EU survey: Public overestimates benefits of cancer screening
A public survey conducted in Europe found that the vast majority of people overestimate the life-saving benefits of breast and prostate cancer screening, according to a new study published online Aug. 12 in the Journal of the National Cancer Institute.

Gerd Gigerenzer, MD, director of the Center for Adaptive Behavior and Cognition at the Max Planck Institute for Human Development in Berlin, and colleagues conducted a survey of more than 10,200 people from nine European countries (Austria, France, Germany, Italy, the Netherlands, Poland, Russia, Spain and the United Kingdom) to assess perceptions of cancer-specific mortality reduction associated with mammography and prostate-specific antigen screening and to determine the sources of information upon which they rely.

The researchers found that the majority of participants (aged 50-69 years) have a dramatic overestimation of the benefits of such tests, and that doctors and other sources of information appear to have little impact on improving knowledge of the level of benefit.

Specifically, the authors wrote that 92 percent of women overestimated the benefit of mammography screening by at least one order of magnitude or reported they did not know; 89 percent of men overestimated the benefit of prostate-specific antigen screening or did not know.

They also found that frequent consultation of sources of medical information (including physicians) was not associated with more realistic knowledge of the benefits of screening.

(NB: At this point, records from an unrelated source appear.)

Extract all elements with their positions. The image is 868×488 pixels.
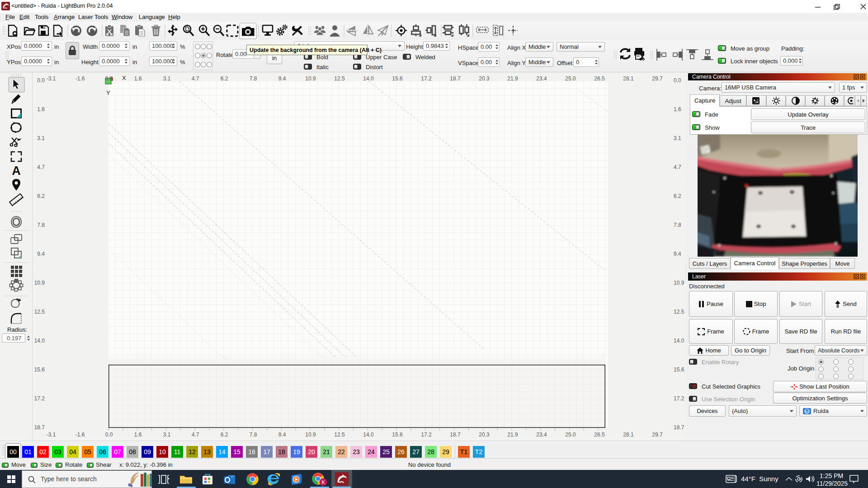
- svg-text:12.5: 12.5: [334, 432, 345, 438]
- svg-text:18.7: 18.7: [450, 75, 461, 82]
- svg-text:1.6: 1.6: [674, 106, 681, 113]
- svg-text:9.4: 9.4: [278, 75, 286, 82]
- svg-text:25.0: 25.0: [565, 75, 576, 82]
- svg-text:6.2: 6.2: [221, 75, 228, 82]
- svg-text:A: A: [12, 164, 21, 178]
- svg-text:6.2: 6.2: [674, 193, 681, 199]
- svg-text:12.5: 12.5: [674, 309, 684, 315]
- svg-text:10.9: 10.9: [305, 432, 316, 438]
- svg-text:21.9: 21.9: [507, 75, 518, 82]
- svg-text:20.3: 20.3: [479, 432, 490, 438]
- svg-text:4.7: 4.7: [192, 75, 199, 82]
- svg-text:4.7: 4.7: [37, 164, 45, 170]
- svg-text:4.7: 4.7: [192, 432, 199, 438]
- svg-text:0.0: 0.0: [674, 77, 681, 84]
- svg-text:0.0: 0.0: [105, 432, 113, 438]
- svg-text:-3.1: -3.1: [47, 75, 56, 82]
- svg-text:X: X: [122, 75, 126, 81]
- svg-text:29.7: 29.7: [652, 432, 663, 438]
- svg-text:7.8: 7.8: [674, 222, 681, 228]
- svg-text:15.6: 15.6: [392, 75, 403, 82]
- svg-text:28.1: 28.1: [623, 75, 634, 82]
- svg-text:K: K: [322, 480, 325, 485]
- svg-text:9.4: 9.4: [278, 432, 286, 438]
- svg-text:17.2: 17.2: [421, 432, 432, 438]
- svg-text:29.7: 29.7: [652, 75, 663, 82]
- svg-text:12.5: 12.5: [334, 75, 345, 82]
- svg-text:14.0: 14.0: [363, 75, 374, 82]
- svg-text:18.7: 18.7: [674, 424, 684, 431]
- svg-text:18.7: 18.7: [34, 424, 45, 431]
- svg-text:3.1: 3.1: [674, 135, 681, 141]
- svg-text:1.6: 1.6: [134, 75, 142, 82]
- svg-text:-1.6: -1.6: [75, 432, 85, 438]
- svg-text:7.8: 7.8: [250, 432, 257, 438]
- svg-text:26.5: 26.5: [594, 75, 605, 82]
- svg-text:6.2: 6.2: [221, 432, 228, 438]
- svg-text:9.4: 9.4: [37, 251, 45, 257]
- svg-text:Radius:: Radius:: [7, 326, 27, 333]
- svg-text:21.9: 21.9: [507, 432, 518, 438]
- svg-text:10.9: 10.9: [34, 280, 45, 286]
- svg-text:17.2: 17.2: [421, 75, 432, 82]
- svg-text:3.1: 3.1: [163, 75, 171, 82]
- svg-text:1.6: 1.6: [37, 106, 45, 113]
- svg-text:18.7: 18.7: [450, 432, 461, 438]
- svg-text:28.1: 28.1: [623, 432, 634, 438]
- svg-text:17.2: 17.2: [674, 395, 684, 402]
- svg-text:9.4: 9.4: [674, 251, 681, 257]
- svg-text:15.6: 15.6: [34, 366, 45, 373]
- svg-text:26.5: 26.5: [594, 432, 605, 438]
- svg-text:0.0: 0.0: [105, 75, 113, 82]
- svg-text:20.3: 20.3: [479, 75, 490, 82]
- svg-text:25.0: 25.0: [565, 432, 576, 438]
- svg-text:-1.6: -1.6: [75, 75, 85, 82]
- svg-text:14.0: 14.0: [674, 338, 684, 344]
- svg-text:10.9: 10.9: [674, 280, 684, 286]
- svg-text:17.2: 17.2: [34, 395, 45, 402]
- svg-text:3.1: 3.1: [163, 432, 171, 438]
- svg-text:RD: RD: [805, 410, 809, 413]
- svg-text:10.9: 10.9: [305, 75, 316, 82]
- svg-text:3.1: 3.1: [37, 135, 45, 141]
- svg-text:14.0: 14.0: [363, 432, 374, 438]
- svg-text:14.0: 14.0: [34, 338, 45, 344]
- svg-text:23.4: 23.4: [536, 432, 547, 438]
- svg-text:4.7: 4.7: [674, 164, 681, 170]
- svg-text:23.4: 23.4: [536, 75, 547, 82]
- svg-text:12.5: 12.5: [34, 309, 45, 315]
- svg-text:7.8: 7.8: [37, 222, 45, 228]
- svg-text:15.6: 15.6: [674, 366, 684, 373]
- svg-text:Y: Y: [106, 89, 110, 96]
- svg-text:6.2: 6.2: [37, 193, 45, 199]
- svg-text:7.8: 7.8: [250, 75, 257, 82]
- svg-text:-3.1: -3.1: [47, 432, 56, 438]
- svg-text:15.6: 15.6: [392, 432, 403, 438]
- svg-text:1.6: 1.6: [134, 432, 142, 438]
- svg-text:0.0: 0.0: [37, 77, 45, 84]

"Knowing the benefit of a treatment is a necessary condition for informed consent and rational decision making," Gigerenzer and colleagues wrote. The authors also concluded that in the countries investigated, physicians and other information sources appear to have little impact on improving citizens' perceptions of these benefits.

In an accompanying editorial, Lisa M. Schwartz, MD, and Steven Woloshin, MD, of the Dartmouth Institute for Health Policy & Clinical Practice in Hanover, N.H., pointed out that accurate screening messages should be more prominent and include risks associated with over-diagnosis and over-treatment.

However, Schwartz and Woloshin called some of the researchers' methods biased toward overestimation and question if participants are truly representative of the European Union, but also acknowledged the study's contribution. "These cautions...do not diminish the importance of the study," they wrote. "We need to move from selling screening to helping people realize that screening is a genuine choice."